§ **INSTRUCTIONS TO FOLLOW**:
Images don't belong in the copy. Output the rest of the data exactly.

§ **SUPPLIED MATERIAL**:
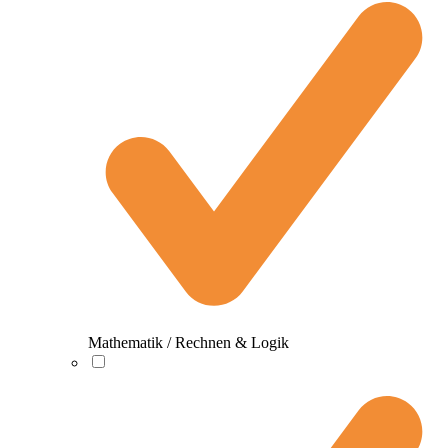
Mathematik / Rechnen & Logik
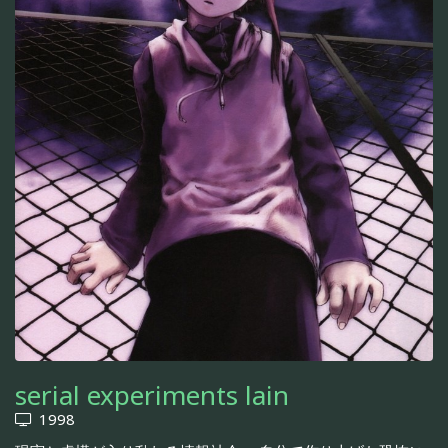
serial experiments lain
1998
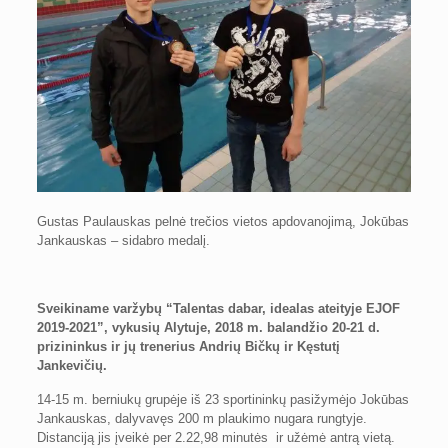
Gustas Paulauskas pelnė trečios vietos apdovanojimą, Jokūbas
Jankauskas – sidabro medalį.
Sveikiname varžybų “Talentas dabar, idealas ateityje EJOF
2019-2021”, vykusių Alytuje, 2018 m. balandžio 20-21 d.
prizininkus ir jų trenerius Andrių Bičkų ir Kęstutį
Jankevičių.
14-15 m. berniukų grupėje iš 23 sportininkų pasižymėjo Jokūbas
Jankauskas, dalyvavęs 200 m plaukimo nugara rungtyje.
Distanciją jis įveikė per 2.22,98 minutės ir užėmė antrą vietą.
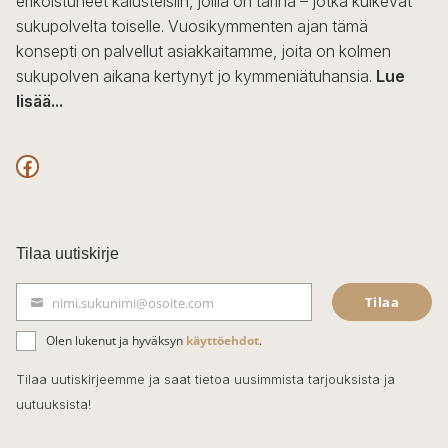
erikoistuneet kalusteisiin, joilla on tarina – jotka kulkevat
sukupolvelta toiselle. Vuosikymmenten ajan tämä
konsepti on palvellut asiakkaitamme, joita on kolmen
sukupolven aikana kertynyt jo kymmeniätuhansia.
Lue
lisää...
F
a
c
Tilaa uutiskirje
e
Tilaa
nimi.sukunimi@osoite.com
b
S
ä
o
Olen lukenut ja hyväksyn
käyttöehdot
.
h
k
o
Tilaa uutiskirjeemme ja saat tietoa uusimmista tarjouksista ja
ö
uutuuksista!
k
p
o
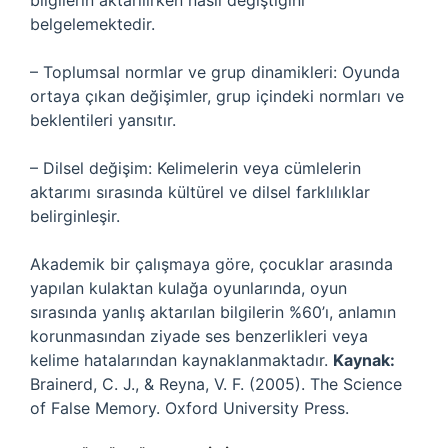
bilgilerin aktarılırken nasıl değiştiğini
belgelemektedir.
– Toplumsal normlar ve grup dinamikleri: Oyunda
ortaya çıkan değişimler, grup içindeki normları ve
beklentileri yansıtır.
– Dilsel değişim: Kelimelerin veya cümlelerin
aktarımı sırasında kültürel ve dilsel farklılıklar
belirginleşir.
Akademik bir çalışmaya göre, çocuklar arasında
yapılan kulaktan kulağa oyunlarında, oyun
sırasında yanlış aktarılan bilgilerin %60’ı, anlamın
korunmasından ziyade ses benzerlikleri veya
kelime hatalarından kaynaklanmaktadır.
Kaynak:
Brainerd, C. J., & Reyna, V. F. (2005). The Science
of False Memory. Oxford University Press.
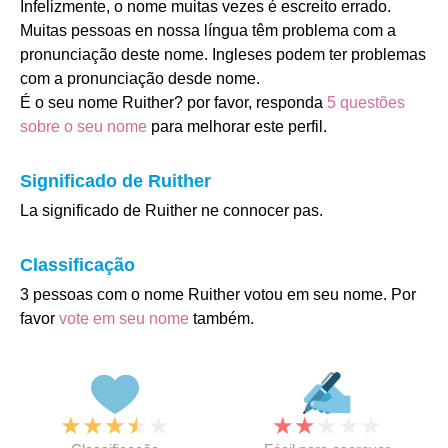
Infelizmente, o nome muitas vezes é escreito errado.
Muitas pessoas en nossa língua têm problema com a
pronunciação deste nome. Ingleses podem ter problemas
com a pronunciação desde nome.
É o seu nome Ruither? por favor, responda
5 questões
sobre o seu nome
para melhorar este perfil.
Significado de Ruither
La significado de Ruither ne connocer pas.
Classificação
3 pessoas com o nome Ruither votou em seu nome. Por
favor
vote em seu nome
também.
★
★
★
★
★
★
★
★
★
★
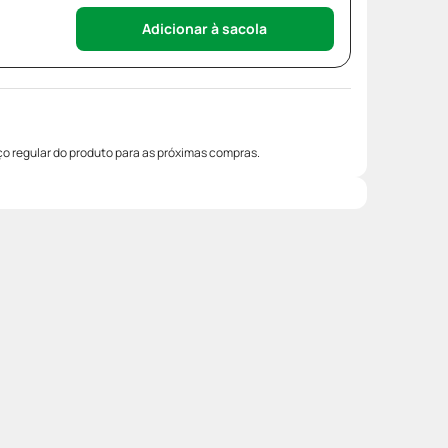
Adicionar à sacola
o regular do produto para as próximas compras.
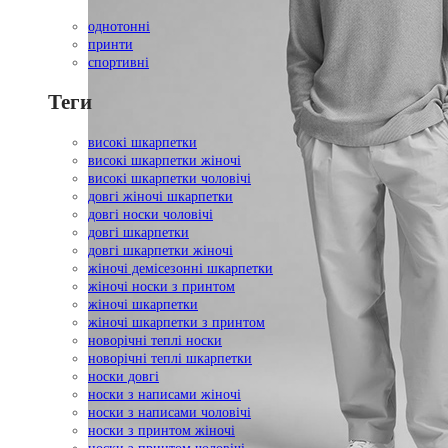
однотонні
принти
спортивні
Теги
високі шкарпетки
високі шкарпетки жіночі
високі шкарпетки чоловічі
довгі жіночі шкарпетки
довгі носки чоловічі
довгі шкарпетки
довгі шкарпетки жіночі
жіночі демісезонні шкарпетки
жіночі носки з принтом
жіночі шкарпетки
жіночі шкарпетки з принтом
новорічні теплі носки
новорічні теплі шкарпетки
носки довгі
носки з написами жіночі
носки з написами чоловічі
носки з принтом жіночі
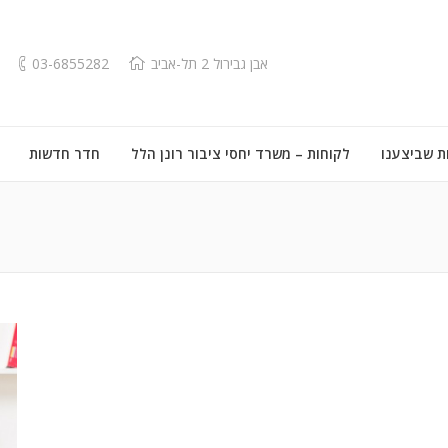
אבן גבירול 2 תל-אביב
03-6855282
ת שביצענו
לקוחות – משרד יחסי ציבור רונן הלל
חדר חדשות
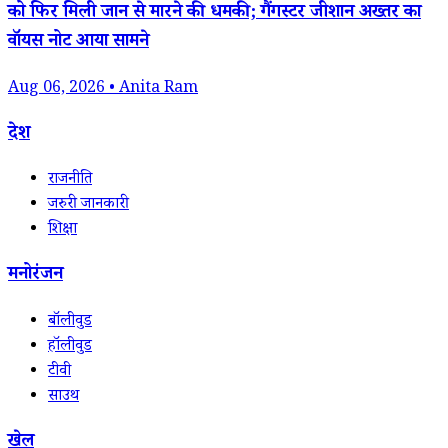
को फिर मिली जान से मारने की धमकी; गैंगस्टर जीशान अख्तर का
वॉयस नोट आया सामने
Aug 06, 2026 • Anita Ram
देश
राजनीति
जरुरी जानकारी
शिक्षा
मनोरंजन
बॉलीवुड
हॉलीवुड
टीवी
साउथ
खेल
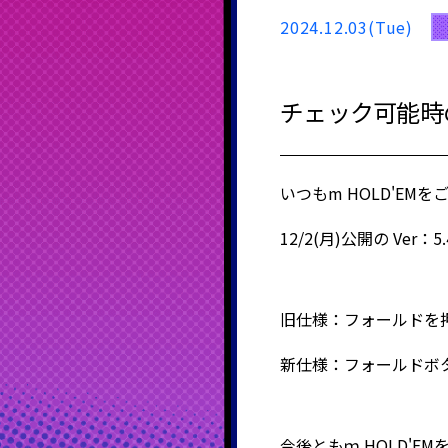
2024.12.03(Tue)
チェック可能時
いつもm HOLD'E
12/2(月)公開の V
旧仕様：フォールドを
新仕様：フォールドボ
今後ともｍ
HOLD'E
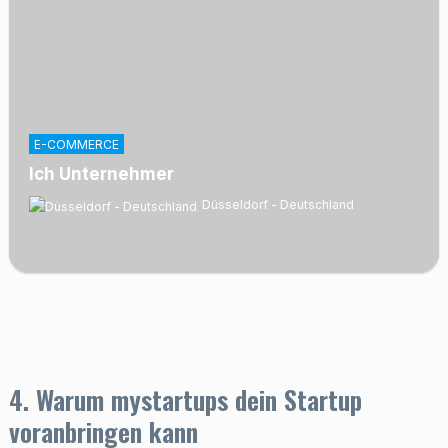
E-COMMERCE
Ich Unternehmer
Düsseldorf - Deutschland
4. Warum mystartups dein Startup
voranbringen kann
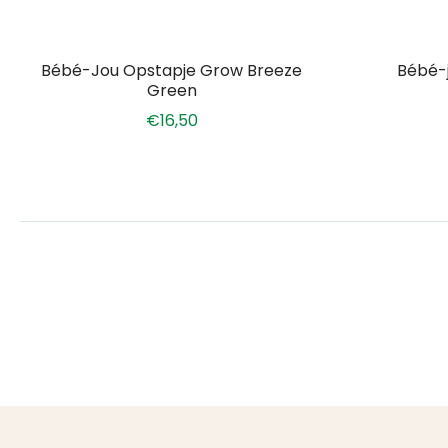
Bébé-Jou Opstapje Grow Breeze
Bébé-
Green
€16,50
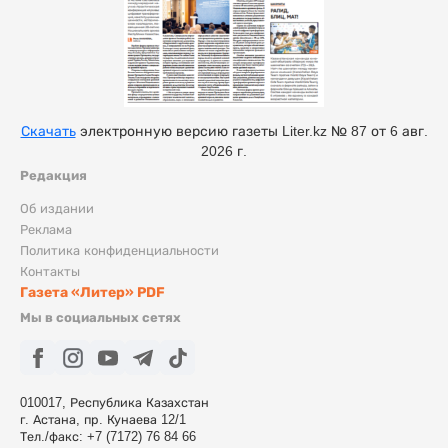
Скачать
электронную версию газеты Liter.kz № 87 от 6 авг.
2026 г.
Редакция
Об издании
Реклама
Политика конфиденциальности
Контакты
Газета «Литер» PDF
Мы в социальных сетях
010017, Республика Казахстан
г. Астана, пр. Кунаева 12/1
Тел./факс: +7 (7172) 76 84 66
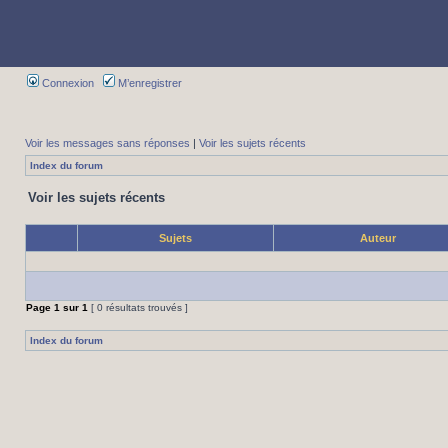
Connexion
M’enregistrer
Voir les messages sans réponses
|
Voir les sujets récents
Index du forum
Voir les sujets récents
Sujets
Auteur
Page
1
sur
1
[ 0 résultats trouvés ]
Index du forum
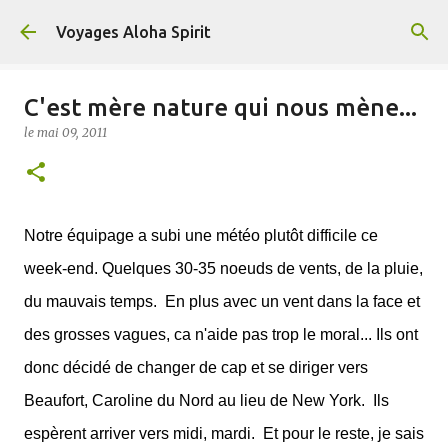
Accéder au contenu principal
Voyages Aloha Spirit
C'est mère nature qui nous mène...
le
mai 09, 2011
Notre équipage a subi une météo plutôt difficile ce
week-end. Quelques 30-35 noeuds de vents, de la pluie,
du mauvais temps. En plus avec un vent dans la face et
des grosses vagues, ca n'aide pas trop le moral... Ils ont
donc décidé de changer de cap et se diriger vers
Beaufort, Caroline du Nord au lieu de New York. Ils
espèrent arriver vers midi, mardi. Et pour le reste, je sais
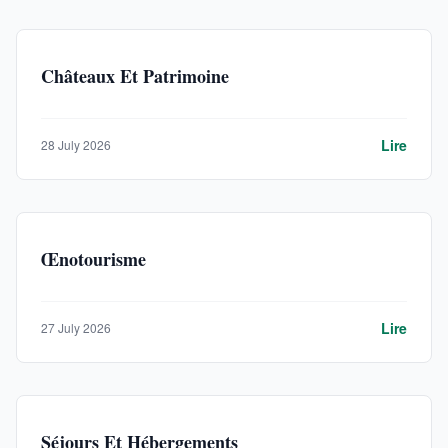
Châteaux Et Patrimoine
Lire
28 July 2026
Œnotourisme
Lire
27 July 2026
Séjours Et Hébergements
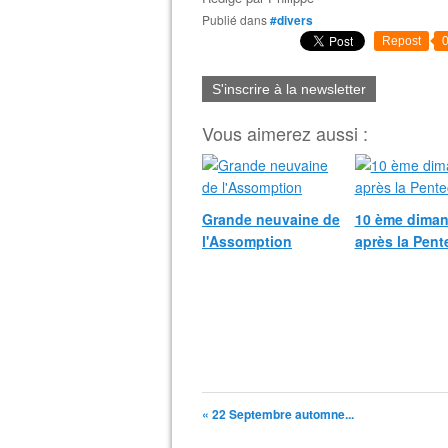
Publié dans
#divers
Repost
S'inscrire à la newsletter
Vous aimerez aussi :
Grande neuvaine de
10 ème dima
l'Assomption
après la Pent
« 22 Septembre automne...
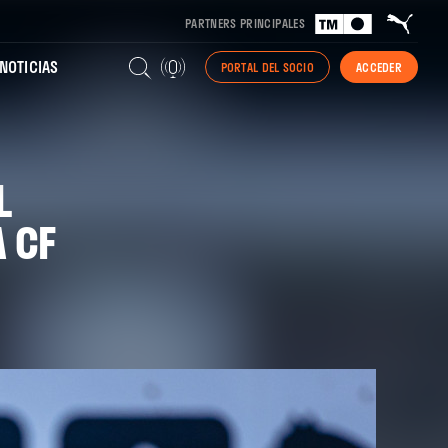
PARTNERS PRINCIPALES
NOTICIAS
PORTAL DEL SOCIO
ACCEDER
L
 CF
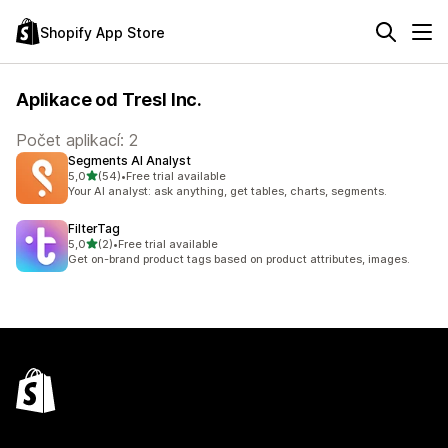
Shopify App Store
Aplikace od Tresl Inc.
Počet aplikací: 2
Segments AI Analyst
z 5 hvězd
5,0
(54)
•
Free trial available
Celkový počet recenzí: 54
Your AI analyst: ask anything, get tables, charts, segments.
FilterTag
z 5 hvězd
5,0
(2)
•
Free trial available
Celkový počet recenzí: 2
Get on-brand product tags based on product attributes, images.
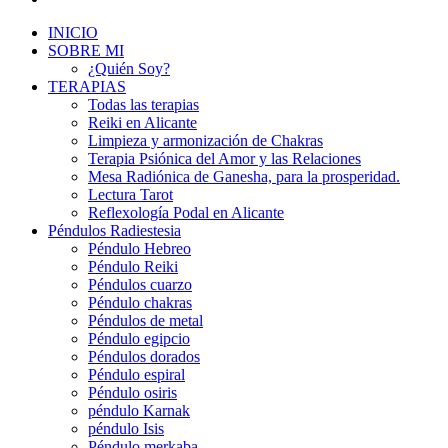
INICIO
SOBRE MI
¿Quién Soy?
TERAPIAS
Todas las terapias
Reiki en Alicante
Limpieza y armonización de Chakras
Terapia Psiónica del Amor y las Relaciones
Mesa Radiónica de Ganesha, para la prosperidad.
Lectura Tarot
Reflexología Podal en Alicante
Péndulos Radiestesia
Péndulo Hebreo
Péndulo Reiki
Péndulos cuarzo
Péndulo chakras
Péndulos de metal
Péndulo egipcio
Péndulos dorados
Péndulo espiral
Péndulo osiris
péndulo Karnak
péndulo Isis
Péndulo merkaba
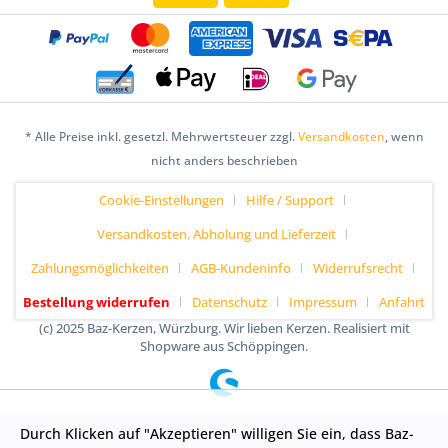
* Alle Preise inkl. gesetzl. Mehrwertsteuer zzgl.
Versandkosten
, wenn
nicht anders beschrieben
Cookie-Einstellungen
Hilfe / Support
Versandkosten, Abholung und Lieferzeit
Zahlungsmöglichkeiten
AGB-Kundeninfo
Widerrufsrecht
Bestellung widerrufen
Datenschutz
Impressum
Anfahrt
(c) 2025 Baz-Kerzen, Würzburg. Wir lieben Kerzen. Realisiert mit
Shopware aus Schöppingen.
Durch Klicken auf "Akzeptieren" willigen Sie ein, dass Baz-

§ **RESPONSE**:
Mathematik / Rechnen & Logik
serial experiments lain
1998
Gustas Paulauskas pelnė trečios vietos apdovanojimą, Jokūbas
Jankauskas – sidabro medalį.
Sveikiname varžybų “Talentas dabar, idealas ateityje EJOF
2019-2021”, vykusių Alytuje, 2018 m. balandžio 20-21 d.
prizininkus ir jų trenerius Andrių Bičkų ir Kęstutį
Jankevičių.
14-15 m. berniukų grupėje iš 23 sportininkų pasižymėjo Jokūbas
Jankauskas, dalyvavęs 200 m plaukimo nugara rungtyje.
Distanciją jis įveikė per 2.22,98 minutės ir užėmė antrą vietą.
erikoistuneet kalusteisiin, joilla on tarina – jotka kulkevat
sukupolvelta toiselle. Vuosikymmenten ajan tämä
konsepti on palvellut asiakkaitamme, joita on kolmen
sukupolven aikana kertynyt jo kymmeniätuhansia.
Lue
lisää...
F
a
c
Tilaa uutiskirje
e
Tilaa
nimi.sukunimi@osoite.com
b
S
ä
o
Olen lukenut ja hyväksyn
käyttöehdot
.
h
k
o
Tilaa uutiskirjeemme ja saat tietoa uusimmista tarjouksista ja
ö
uutuuksista!
k
p
o
bilgilerin aktarılırken nasıl değiştiğini
belgelemektedir.
– Toplumsal normlar ve grup dinamikleri: Oyunda
ortaya çıkan değişimler, grup içindeki normları ve
beklentileri yansıtır.
– Dilsel değişim: Kelimelerin veya cümlelerin
aktarımı sırasında kültürel ve dilsel farklılıklar
belirginleşir.
Akademik bir çalışmaya göre, çocuklar arasında
yapılan kulaktan kulağa oyunlarında, oyun
sırasında yanlış aktarılan bilgilerin %60’ı, anlamın
korunmasından ziyade ses benzerlikleri veya
kelime hatalarından kaynaklanmaktadır.
Kaynak:
Brainerd, C. J., & Reyna, V. F. (2005). The Science
of False Memory. Oxford University Press.
Infelizmente, o nome muitas vezes é escreito errado.
Muitas pessoas en nossa língua têm problema com a
pronunciação deste nome. Ingleses podem ter problemas
com a pronunciação desde nome.
É o seu nome Ruither? por favor, responda
5 questões
sobre o seu nome
para melhorar este perfil.
Significado de Ruither
La significado de Ruither ne connocer pas.
Classificação
3 pessoas com o nome Ruither votou em seu nome. Por
favor
vote em seu nome
também.
★
★
★
★
★
★
★
★
★
★
Adicionar à sacola
o regular do produto para as próximas compras.
однотонні
принти
спортивні
Теги
високі шкарпетки
високі шкарпетки жіночі
високі шкарпетки чоловічі
довгі жіночі шкарпетки
довгі носки чоловічі
довгі шкарпетки
довгі шкарпетки жіночі
жіночі демісезонні шкарпетки
жіночі носки з принтом
жіночі шкарпетки
жіночі шкарпетки з принтом
новорічні теплі носки
новорічні теплі шкарпетки
носки довгі
носки з написами жіночі
носки з написами чоловічі
носки з принтом жіночі
אבן גבירול 2 תל-אביב
03-6855282
ת שביצענו
לקוחות – משרד יחסי ציבור רונן הלל
חדר חדשות
को फिर मिली जान से मारने की धमकी; गैंगस्टर जीशान अख्तर का
वॉयस नोट आया सामने
Aug 06, 2026 • Anita Ram
देश
राजनीति
जरुरी जानकारी
शिक्षा
मनोरंजन
बॉलीवुड
हॉलीवुड
टीवी
साउथ
खेल
2024.12.03(Tue)
チェック可能時
いつもm HOLD'E
12/2(月)公開の V
旧仕様：フォールドを
新仕様：フォールドボ
今後ともｍ
HOLD'E
E-COMMERCE
Ich Unternehmer
Düsseldorf - Deutschland
4. Warum mystartups dein Startup
voranbringen kann
Bébé-Jou Opstapje Grow Breeze
Bébé-
Green
€16,50
Скачать
электронную версию газеты Liter.kz № 87 от 6 авг.
2026 г.
Редакция
Об издании
Реклама
Политика конфиденциальности
Контакты
Газета «Литер» PDF
Мы в социальных сетях
010017, Республика Казахстан
г. Астана, пр. Кунаева 12/1
Тел./факс: +7 (7172) 76 84 66
Connexion
M’enregistrer
Voir les messages sans réponses
|
Voir les sujets récents
Index du forum
Voir les sujets récents
Sujets
Auteur
Page
1
sur
1
[ 0 résultats trouvés ]
Index du forum
Accéder au contenu principal
Voyages Aloha Spirit
C'est mère nature qui nous mène...
le
mai 09, 2011
Notre équipage a subi une météo plutôt difficile ce
week-end. Quelques 30-35 noeuds de vents, de la pluie,
du mauvais temps. En plus avec un vent dans la face et
des grosses vagues, ca n'aide pas trop le moral... Ils ont
donc décidé de changer de cap et se diriger vers
Beaufort, Caroline du Nord au lieu de New York. Ils
espèrent arriver vers midi, mardi. Et pour le reste, je sais
Châteaux Et Patrimoine
Lire
28 July 2026
Œnotourisme
Lire
27 July 2026
Séjours Et Hébergements
Publié dans
#divers
Repost
S'inscrire à la newsletter
Vous aimerez aussi :
Grande neuvaine de
10 ème dima
l'Assomption
après la Pent
« 22 Septembre automne...
PARTNERS PRINCIPALES
NOTICIAS
PORTAL DEL SOCIO
ACCEDER
L
 CF
Shopify App Store
Aplikace od Tresl Inc.
Počet aplikací: 2
Segments AI Analyst
z 5 hvězd
5,0
(54)
•
Free trial available
Celkový počet recenzí: 54
Your AI analyst: ask anything, get tables, charts, segments.
FilterTag
z 5 hvězd
5,0
(2)
•
Free trial available
Celkový počet recenzí: 2
Get on-brand product tags based on product attributes, images.
INICIO
SOBRE MI
¿Quién Soy?
TERAPIAS
Todas las terapias
Reiki en Alicante
Limpieza y armonización de Chakras
Terapia Psiónica del Amor y las Relaciones
Mesa Radiónica de Ganesha, para la prosperidad.
Lectura Tarot
Reflexología Podal en Alicante
Péndulos Radiestesia
Péndulo Hebreo
Péndulo Reiki
Péndulos cuarzo
Péndulo chakras
Péndulos de metal
Péndulo egipcio
Péndulos dorados
Péndulo espiral
Péndulo osiris
péndulo Karnak
péndulo Isis
Péndulo merkaba
* Alle Preise inkl. gesetzl. Mehrwertsteuer zzgl.
Versandkosten
, wenn
nicht anders beschrieben
Cookie-Einstellungen
Hilfe / Support
Versandkosten, Abholung und Lieferzeit
Zahlungsmöglichkeiten
AGB-Kundeninfo
Widerrufsrecht
Bestellung widerrufen
Datenschutz
Impressum
Anfahrt
(c) 2025 Baz-Kerzen, Würzburg. Wir lieben Kerzen. Realisiert mit
Shopware aus Schöppingen.
Durch Klicken auf "Akzeptieren" willigen Sie ein, dass Baz-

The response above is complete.